そして、ようやく私は完璧とは言わないものの、歩き回れるくらいには回復していた。


「あの、その……これ、すごくきついと言うか……」

「ほら、じっとしてなさい。っと、うん。我ながら完璧だ」

なんでも、巫五の国での一般的な普段着だと言う着物を着せられたのだが、これがきつい……。

「大丈夫かい?」

「は、い」

ちょっと、息を吸うのにむせた。

その様子に、少々キースさんは苦笑していた。



とりあえず、リハビリという事で町に出る事になった。

それとともに、この国のことを知るためにと言う事で着物を着たのだが、どれもこれも全てキースさんから借りもの。
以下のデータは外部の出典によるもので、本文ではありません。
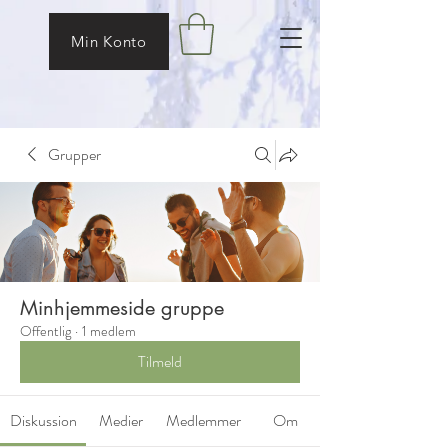
Min Konto
Grupper
Minhjemmeside gruppe
Offentlig
·
1 medlem
Tilmeld
Diskussion
Medier
Medlemmer
Om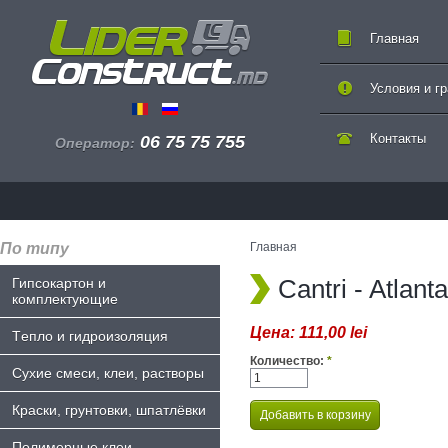
Главная
Условия и г
Контакты
06 75 75 755
Оператор:
По типу
Главная
Cantri - Atlanta
Гипсокартон и
комплектующие
Цена:
111,00 lei
Tепло и гидроизоляция
Количество:
*
Сухие смеси, клеи, растворы
Краски, грунтовки, шпатлёвки
Полимерные клеи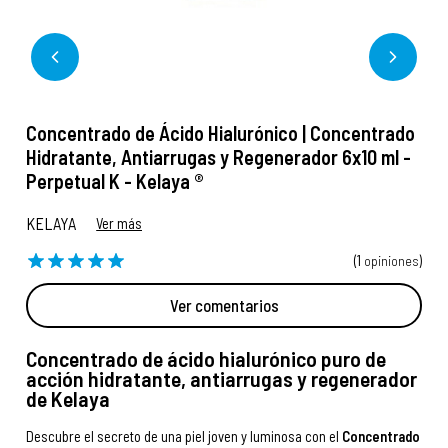
Concentrado de Ácido Hialurónico | Concentrado
Hidratante, Antiarrugas y Regenerador 6x10 ml -
Perpetual K - Kelaya ®
KELAYA
Ver más
(1
opiniones
)
Ver comentarios
Concentrado de ácido hialurónico puro de
acción hidratante, antiarrugas y regenerador
de Kelaya
Descubre el secreto de una piel joven y luminosa con el
Concentrado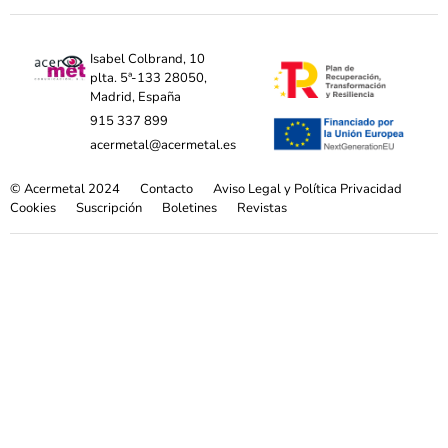
Isabel Colbrand, 10
plta. 5ª-133 28050,
Madrid, España
915 337 899
acermetal@acermetal.es
© Acermetal 2024
Contacto
Aviso Legal y Política Privacidad
Cookies
Suscripción
Boletines
Revistas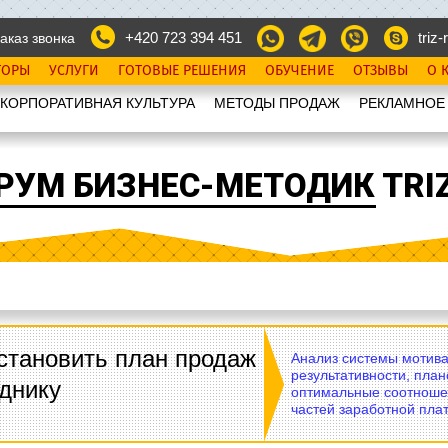
+420 723 394 451
triz-r
аказ звонка
ТОРЫ
УСЛУГИ
ГОТОВЫЕ РЕШЕНИЯ
ОБУЧЕНИЕ
ОТЗЫВЫ
О 
КОРПОРАТИВНАЯ КУЛЬТУРА
МЕТОДЫ ПРОДАЖ
РЕКЛАМНОЕ
РУМ БИЗНЕС-МЕТОДИК TRIZ
становить план продаж
Анализ системы мотива
результативности, план
днику
оптимальные соотноше
частей заработной плат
お世話になりっぱなしだ。

なにか、お礼をしたいけど、何も無いし。

海に落ちた時、持っていたものはほとんど藻屑と消えたようで、今手元にあるのは肌身離さず持っていた路銀とちょっとした私物のみだ。

お金なんて、きっとキースさんは受け取らないだろう。ヤヅキ君の方はどうか分からないが、あの分だとキースさんに怒鳴られて受け取らないだろうし、持っているお金もたかが知れている。

「さぁ、町に出ようか」

「は、はい!」

キースさんに促されて、私は初めて屋敷を出た。



屋敷は、森か何かの奥に在ったようだ。

外に出ると、小さな道があるばかりで、あとは木々が生い茂っていた。他に人が住んでいる屋敷はない。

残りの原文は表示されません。